_Exercise goal_
Please count how many lines below contain the word "selling" and give nothing but that figure.

_Dataset excerpts_
• • • • • • •

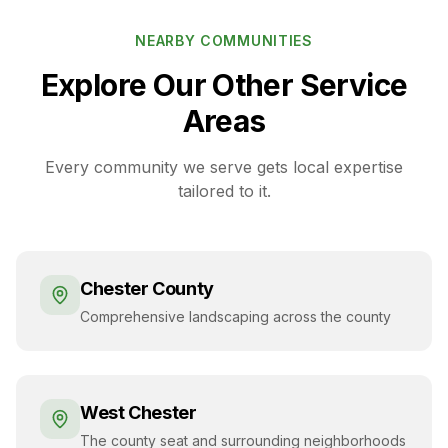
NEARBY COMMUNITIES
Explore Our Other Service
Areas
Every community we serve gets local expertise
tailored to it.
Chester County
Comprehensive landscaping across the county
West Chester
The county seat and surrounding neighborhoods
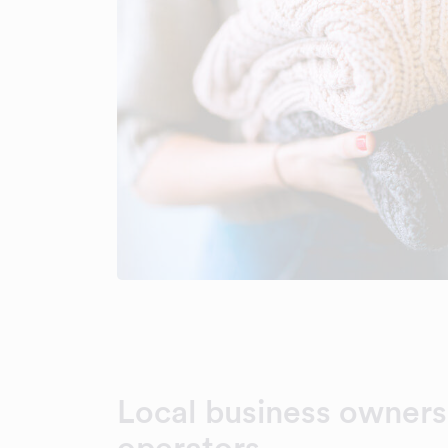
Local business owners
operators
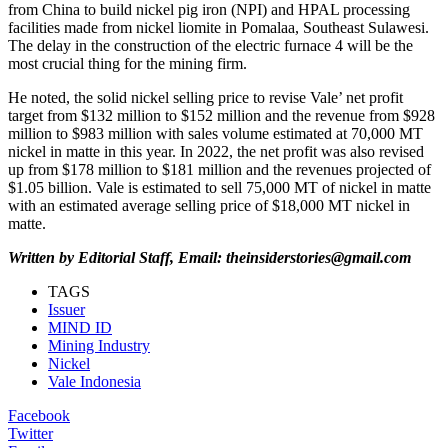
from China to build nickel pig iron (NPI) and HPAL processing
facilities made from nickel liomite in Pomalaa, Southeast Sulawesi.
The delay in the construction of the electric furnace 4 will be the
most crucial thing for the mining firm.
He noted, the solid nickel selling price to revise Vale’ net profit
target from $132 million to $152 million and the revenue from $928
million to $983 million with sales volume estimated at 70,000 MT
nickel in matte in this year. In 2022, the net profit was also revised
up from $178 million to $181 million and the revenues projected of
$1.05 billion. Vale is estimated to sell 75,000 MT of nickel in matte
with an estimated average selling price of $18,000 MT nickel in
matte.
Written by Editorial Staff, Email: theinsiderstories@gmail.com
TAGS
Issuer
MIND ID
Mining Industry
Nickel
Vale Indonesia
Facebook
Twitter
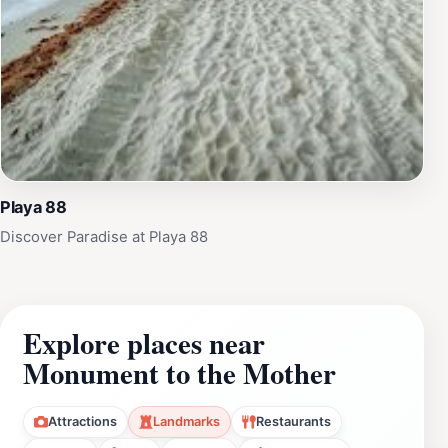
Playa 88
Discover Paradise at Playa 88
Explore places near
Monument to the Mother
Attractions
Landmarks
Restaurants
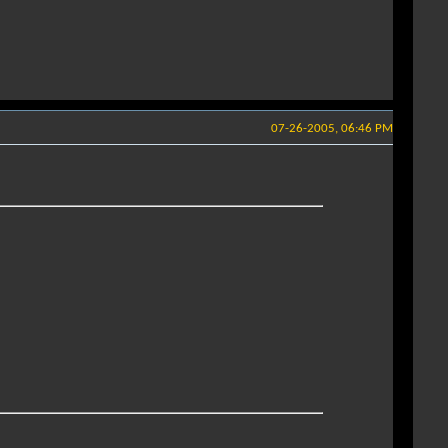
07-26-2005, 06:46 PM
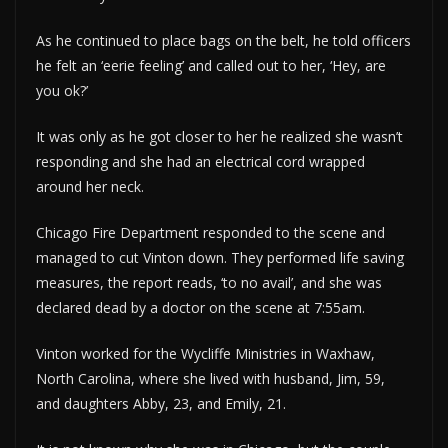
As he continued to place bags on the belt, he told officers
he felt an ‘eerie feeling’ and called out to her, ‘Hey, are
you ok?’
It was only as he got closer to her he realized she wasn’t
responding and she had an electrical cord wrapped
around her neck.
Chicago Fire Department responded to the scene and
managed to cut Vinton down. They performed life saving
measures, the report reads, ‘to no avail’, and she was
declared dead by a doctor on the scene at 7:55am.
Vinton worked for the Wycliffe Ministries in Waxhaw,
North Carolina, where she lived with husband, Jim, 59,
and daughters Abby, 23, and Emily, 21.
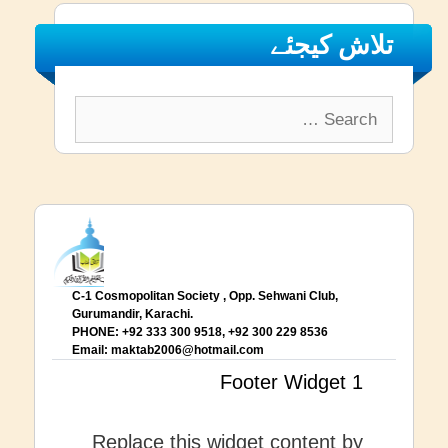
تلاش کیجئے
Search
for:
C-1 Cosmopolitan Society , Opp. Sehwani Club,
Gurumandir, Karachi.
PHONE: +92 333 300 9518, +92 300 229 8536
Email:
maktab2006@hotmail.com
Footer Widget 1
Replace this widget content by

• • • • • • •

_Reply_
2